There seems to have been an A and B version of Bulldozer, going by a demarcation of sorts in the patents.Bulldozer wasn't anything new, from time perspective. There were patent fillings for a similar multi-threading architecture in 2003 or 2004, AFAIK. I can guess Bulldozer was in-fact the "B-plan" for AMD, kicked up in a hustle some time after the K10h fiasco.
I think that was different from an even more speed-oriented design, as described on comp.arch (by Mitch Alsup, if my fuzzy memory is a guide) as a design that removed result forwarding in order to save the gate delays.
Less certain were rumors of an aborted wide architecture that was another failed attempt at replacing K8.
It still boggles me, why AMD decided to invest in a NetBurst redux after it was quite clear that the future is definitely not in the power-sucking high-speed monsters. Not that they had a choice back then.
An interesting aspect about CMT in one direction put forward by Glew was splitting things up in order to slim down the critical execution loop for a fireball-type design that could really crank up the clock, which Bulldozer does not quite reach for given its modest reduction in per-stage complexity.
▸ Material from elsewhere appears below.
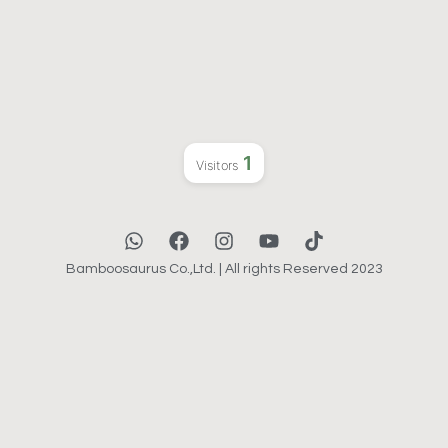
1
Visitors
Bamboosaurus Co.,Ltd. | All rights Reserved 2023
It was that goal and/or the implementation of enhanced speculation that should have been in mind if CMT were selected at the beginning of the design process. Perhaps the weirdness now comes from either one or both coming to dead ends, and the design we have now is an awkward fattening of a too-skinny pipeline and/or an awkward grafting of what could be salvaged from abandoned interesting directions that AMD found wouldn't work or could not be made to work with the resources available.